After her admittance to hospital, he told her in text messages he would punish her for trying to kill herself without him and for being unavailable to him for so long. He told her this punishment would come on the Wednesday night of her release. He told her it would be outdoors. He said he would stab her in the guts and that it would be like he was doing someone for real.
He also asked her if anyone knew about him. She assured him that nobody did. “That’s good. No one should know about me,” he wrote.
The last sent messages he sent her were directions to their meeting place. “Go down to shore and wait,” was the final text he sent her at 6pm. Neither phone was used again.
A dramatic afternoon of evidence had been provided by a young American woman, who had met the accused on the internet. Darci Day testified she had been suicidal and he offered her “a solution”. She said he had told her he wanted to kill Ms O’Hara if she wanted, and then go after Ms Day.
A document called Killing Darci found on his hard drive described her flying to Ireland, being met by Dwyer at the airport and being taken to a cabin.
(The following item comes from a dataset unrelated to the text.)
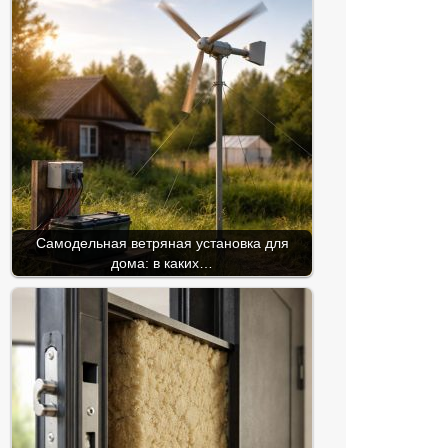
Самодельная ветряная установка для
дома: в каких…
There he described raping and stabbing her to death in graphic detail. He also described having sex with her corpse afterwards. This was one of the documents for which the public was excluded from court.
In another document, Jenny’s First Rape, he described travelling to Newcastle and abducting a young woman from a bookshop, taking her to his hotel at knife point and violently raping her.
He also described almost strangling her and then threatening her with a knife, at which point he said the fun was only beginning. This was the second piece of evidence for which the public was excluded from court. A third document described a woman being attacked and raped in a Dublin park.
The defence argued these documents were fantasy, but the jury did not agree.